### TASK INSTRUCTIONS
In your output, repeat each entry exactly and include no pictures.
◇ ◇ ◇ ◇ ◇ ◇ ◇
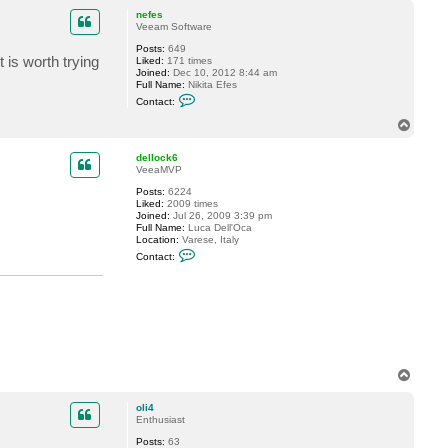
p
nefes
Veeam Software
Posts:
649
is worth trying
Liked:
171 times
Joined:
Dec 10, 2012 8:44 am
Full Name:
Nikita Efes
C
Contact:
o
n
T
t
o
a
p
c
dellock6
t
VeeaMVP
n
Posts:
6224
e
Liked:
2009 times
f
Joined:
Jul 26, 2009 3:39 pm
e
Full Name:
Luca Dell'Oca
s
Location:
Varese, Italy
C
Contact:
o
n
t
a
c
t
d
e
l
l
T
o
o
c
p
k
oli4
6
Enthusiast
Posts:
63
◇ ◇ ◇ ◇ ◇ ◇ ◇
### TASK OUTPUT
p
nefes
Veeam Software
Posts:
649
is worth trying
Liked:
171 times
Joined:
Dec 10, 2012 8:44 am
Full Name:
Nikita Efes
C
Contact:
o
n
T
t
o
a
p
c
dellock6
t
VeeaMVP
n
Posts:
6224
e
Liked:
2009 times
f
Joined:
Jul 26, 2009 3:39 pm
e
Full Name:
Luca Dell'Oca
s
Location:
Varese, Italy
C
Contact:
o
n
t
a
c
t
d
e
l
l
T
o
o
c
p
k
oli4
6
Enthusiast
Posts:
63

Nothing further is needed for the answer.